When you consult references (such as The Elements of Statistical Learning, 2nd edition, Trevor Hastie, Robert Tibshirani, Jerome Friedman, Springer 2009; and Applied Predictive Modeling, Max Kuhn, Kjell Johnson, Springer 2013) you basically see only two y-sensitive principal components style techniques (in addition to recommendations to use regularized regression):
I would like to repeat (it is already implied in Nina’s article): y-aware scaling is not equivalent to either of these methods.

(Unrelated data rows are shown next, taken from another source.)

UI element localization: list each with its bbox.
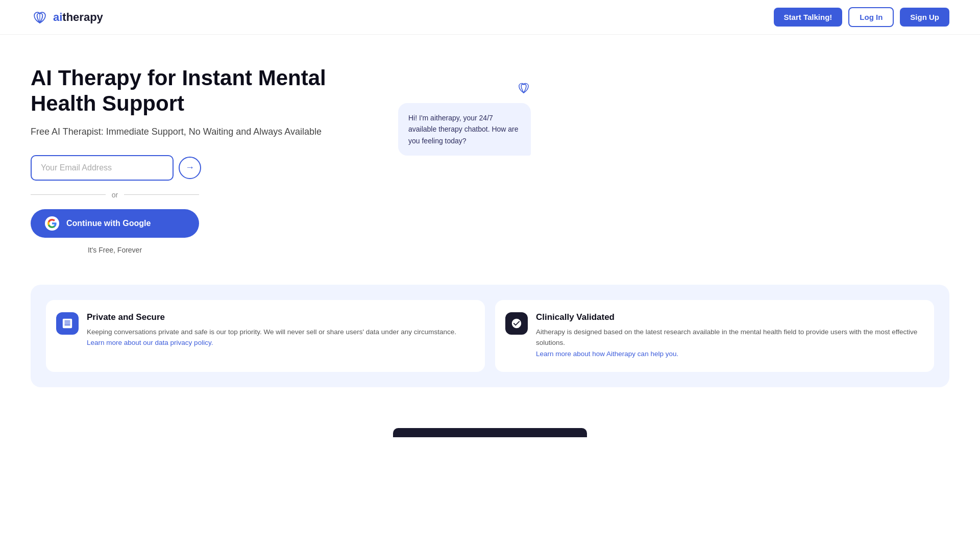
feature-text-clinical: Clinically Validated Aitherapy is design… — [536, 312, 924, 360]
email-row: → — [31, 155, 337, 181]
hero-left: AI Therapy for Instant Mental Health Sup… — [31, 65, 337, 254]
feature-title-private: Private and Secure — [87, 312, 456, 322]
hero-title: AI Therapy for Instant Mental Health Sup… — [31, 65, 337, 117]
features-section: Private and Secure Keeping conversations… — [0, 274, 980, 418]
or-divider: or — [31, 191, 199, 199]
device-bar — [393, 428, 587, 437]
divider-line-left — [31, 194, 106, 195]
start-talking-button[interactable]: Start Talking! — [774, 8, 843, 27]
free-label: It's Free, Forever — [31, 246, 199, 254]
arrow-right-icon: → — [185, 162, 194, 173]
feature-item-clinical: Clinically Validated Aitherapy is design… — [495, 300, 934, 372]
divider-line-right — [124, 194, 199, 195]
hero-subtitle: Free AI Therapist: Immediate Support, No… — [31, 125, 337, 139]
feature-item-private: Private and Secure Keeping conversations… — [46, 300, 485, 372]
logo-text: aitherapy — [53, 11, 103, 24]
chat-bubble: Hi! I'm aitherapy, your 24/7 available t… — [398, 103, 531, 156]
private-icon — [56, 312, 79, 335]
feature-link-clinical[interactable]: Learn more about how Aitherapy can help … — [536, 350, 678, 358]
email-submit-button[interactable]: → — [179, 157, 201, 179]
google-icon — [45, 216, 59, 231]
or-text: or — [112, 191, 118, 199]
logo[interactable]: aitherapy — [31, 8, 103, 27]
feature-title-clinical: Clinically Validated — [536, 312, 924, 322]
chat-lotus-icon — [517, 81, 531, 98]
google-button-label: Continue with Google — [66, 219, 151, 228]
header-actions: Start Talking! Log In Sign Up — [774, 7, 949, 27]
email-input[interactable] — [31, 155, 174, 181]
feature-desc-clinical: Aitherapy is designed based on the lates… — [536, 327, 924, 360]
signup-button[interactable]: Sign Up — [900, 8, 949, 27]
hero-right: Hi! I'm aitherapy, your 24/7 available t… — [368, 65, 531, 156]
chat-container: Hi! I'm aitherapy, your 24/7 available t… — [398, 81, 531, 156]
hero-section: AI Therapy for Instant Mental Health Sup… — [0, 35, 980, 274]
device-hint — [0, 418, 980, 437]
login-button[interactable]: Log In — [848, 7, 894, 27]
feature-text-private: Private and Secure Keeping conversations… — [87, 312, 456, 348]
feature-desc-private: Keeping conversations private and safe i… — [87, 327, 456, 348]
features-card: Private and Secure Keeping conversations… — [31, 285, 949, 387]
feature-link-private[interactable]: Learn more about our data privacy policy… — [87, 339, 213, 346]
lotus-icon — [31, 8, 49, 27]
clinical-icon — [505, 312, 528, 335]
google-button[interactable]: Continue with Google — [31, 209, 199, 238]
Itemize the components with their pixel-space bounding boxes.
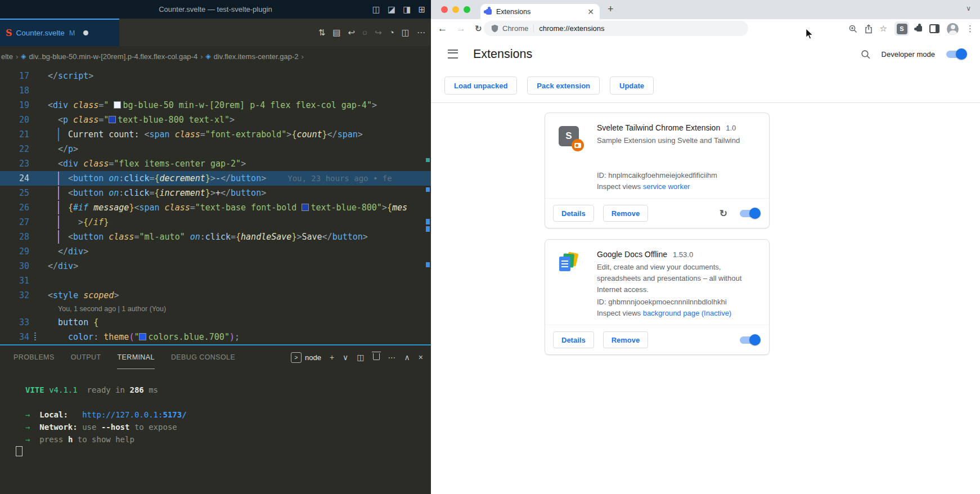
code-line[interactable]: 23<div class="flex items-center gap-2"> [0, 156, 431, 171]
share-icon[interactable] [865, 24, 873, 34]
close-panel-icon[interactable]: × [419, 353, 423, 362]
bookmark-star-icon[interactable]: ☆ [880, 24, 887, 34]
menu-icon[interactable] [448, 50, 458, 59]
code-line[interactable]: 24<button on:click={decrement}>-</button… [0, 171, 431, 186]
remove-button[interactable]: Remove [603, 205, 649, 222]
remove-button[interactable]: Remove [603, 331, 649, 348]
code-line[interactable]: 31 [0, 273, 431, 288]
more-actions-icon[interactable]: ⋯ [388, 353, 396, 362]
address-bar[interactable]: Chrome chrome://extensions [484, 21, 748, 36]
code-line[interactable]: 26{#if message}<span class="text-base fo… [0, 200, 431, 215]
load-unpacked-button[interactable]: Load unpacked [444, 77, 517, 95]
code-token: < [68, 232, 73, 242]
reload-extension-icon[interactable]: ↻ [720, 208, 727, 219]
line-number: 17 [0, 69, 29, 83]
search-icon[interactable] [861, 50, 870, 59]
split-terminal-icon[interactable]: ◫ [357, 353, 364, 362]
traffic-light-minimize[interactable] [452, 6, 459, 13]
code-line[interactable]: 27>{/if} [0, 215, 431, 230]
code-token: : [119, 173, 124, 183]
split-editor-icon[interactable]: ◫ [402, 28, 410, 38]
pinned-extension-svelte-icon[interactable]: S [894, 21, 909, 36]
code-token: scoped [78, 290, 114, 300]
traffic-light-close[interactable] [441, 6, 448, 13]
code-token: "flex items-center gap-2" [114, 159, 241, 169]
launch-profile-chevron-icon[interactable]: ∨ [343, 353, 348, 362]
tab-close-icon[interactable]: ✕ [587, 8, 594, 16]
extension-enabled-toggle[interactable] [740, 210, 759, 217]
open-changes-icon[interactable]: ▤ [332, 28, 340, 38]
terminal[interactable]: VITE v4.1.1 ready in 286 ms→ Local: http… [0, 369, 431, 458]
breadcrumb-item[interactable]: div..bg-blue-50.min-w-[20rem].p-4.flex.f… [29, 52, 198, 61]
details-button[interactable]: Details [553, 205, 594, 222]
code-line[interactable]: 21Current count: <span class="font-extra… [0, 127, 431, 142]
tab-search-chevron-icon[interactable]: ∨ [966, 5, 971, 12]
nav-forward-icon[interactable]: ↪ [375, 28, 382, 38]
source-control-compare-icon[interactable]: ⇅ [318, 28, 326, 38]
code-text: >{/if} [48, 215, 431, 230]
code-line[interactable]: 28<button class="ml-auto" on:click={hand… [0, 230, 431, 244]
zoom-icon[interactable] [848, 24, 857, 33]
url-text[interactable]: chrome://extensions [539, 24, 604, 33]
code-line[interactable]: 20<p class="text-blue-800 text-xl"> [0, 113, 431, 127]
update-button[interactable]: Update [610, 77, 654, 95]
kill-terminal-icon[interactable] [373, 353, 380, 362]
code-line[interactable]: 33button { [0, 315, 431, 330]
inspect-views-link[interactable]: background page (Inactive) [643, 309, 732, 317]
code-line[interactable]: 30</div> [0, 259, 431, 273]
indent-guide [58, 172, 59, 185]
code-token: theme [104, 332, 129, 342]
code-token: ) [230, 332, 235, 342]
code-token: button [231, 188, 261, 198]
code-token: = [98, 100, 104, 110]
code-line[interactable]: 29</div> [0, 244, 431, 259]
back-icon[interactable]: ← [438, 23, 447, 34]
panel-tab-terminal[interactable]: TERMINAL [117, 346, 154, 369]
new-terminal-icon[interactable]: + [330, 353, 334, 362]
details-button[interactable]: Details [553, 331, 594, 348]
code-line[interactable]: 22</p> [0, 142, 431, 156]
code-line[interactable]: 34color: theme("colors.blue.700"); [0, 330, 431, 344]
new-tab-icon[interactable]: + [608, 3, 614, 15]
unsaved-dot-icon[interactable] [83, 30, 88, 35]
code-line[interactable]: 25<button on:click={increment}>+</button… [0, 186, 431, 200]
more-actions-icon[interactable]: ⋯ [417, 28, 425, 38]
toggle-secondary-sidebar-icon[interactable]: ◨ [403, 5, 411, 15]
inspect-views-link[interactable]: service worker [643, 182, 690, 191]
forward-icon[interactable]: → [456, 23, 466, 34]
code-token: > [114, 290, 119, 300]
panel-tab-debug-console[interactable]: DEBUG CONSOLE [171, 346, 235, 369]
traffic-light-fullscreen[interactable] [464, 6, 470, 13]
tab-counter-svelte[interactable]: S Counter.svelte M [0, 19, 119, 46]
reload-icon[interactable]: ↻ [475, 24, 482, 34]
panel-tab-output[interactable]: OUTPUT [71, 346, 101, 369]
breadcrumb-item[interactable]: div.flex.items-center.gap-2 [214, 52, 299, 61]
code-token: { [387, 203, 392, 213]
code-line[interactable]: 32<style scoped> [0, 288, 431, 303]
customize-layout-icon[interactable]: ⊞ [418, 5, 425, 15]
code-line[interactable]: 19<div class=" bg-blue-50 min-w-[20rem] … [0, 98, 431, 113]
extensions-menu-icon[interactable] [916, 26, 922, 32]
side-panel-icon[interactable] [929, 24, 939, 33]
nav-dot-icon[interactable]: ○ [362, 28, 367, 37]
code-line[interactable]: 17</script> [0, 69, 431, 83]
toggle-panel-icon[interactable]: ◪ [388, 5, 395, 15]
toggle-primary-sidebar-icon[interactable]: ◫ [372, 5, 380, 15]
code-token: </ [327, 129, 338, 140]
code-line[interactable]: 18 [0, 83, 431, 98]
nav-back-icon[interactable]: ↩ [348, 28, 356, 38]
developer-mode-toggle[interactable] [946, 51, 965, 58]
code-text: <div class=" bg-blue-50 min-w-[20rem] p-… [48, 98, 431, 113]
terminal-profile[interactable]: > node [291, 352, 321, 363]
chrome-menu-icon[interactable]: ⋮ [966, 24, 974, 34]
run-profile-icon[interactable]: ◔ [389, 28, 394, 37]
extension-enabled-toggle[interactable] [740, 336, 759, 344]
pack-extension-button[interactable]: Pack extension [527, 77, 600, 95]
panel-tab-problems[interactable]: PROBLEMS [14, 346, 55, 369]
terminal-cursor [16, 446, 23, 456]
tab-extensions[interactable]: Extensions ✕ [480, 4, 600, 19]
profile-avatar[interactable] [947, 23, 959, 35]
code-editor[interactable]: 17</script>1819<div class=" bg-blue-50 m… [0, 66, 431, 344]
maximize-panel-icon[interactable]: ∧ [404, 353, 410, 362]
breadcrumb-file[interactable]: elte [1, 52, 13, 61]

Supervised PCA is simply pruning the variables by inspecting small regressions prior to the PCA steps. In my mind it makes our point that principal components users do not consider using the outcome or y-variable in their data preparation that in 2006 you could get a publication by encouraging this natural step and giving the step a name. I’ll repeat: filtering and pruning variables is common in many forms of data analysis so it is remarkable how much work was required to sell the idea of supervised PCA.
Partial Least Squares Regression is an interesting y-aware technique, but it is a different (and more complicated) technique than y-aware scaling. Here is an example (in R) showing the two methods having very different performance on (an admittedly artificial) problem: PLS.md.
In conclusion, I encourage you to take the time to read up on y-aware scaling and consider using it during your dimension reduction steps prior to predictive modeling.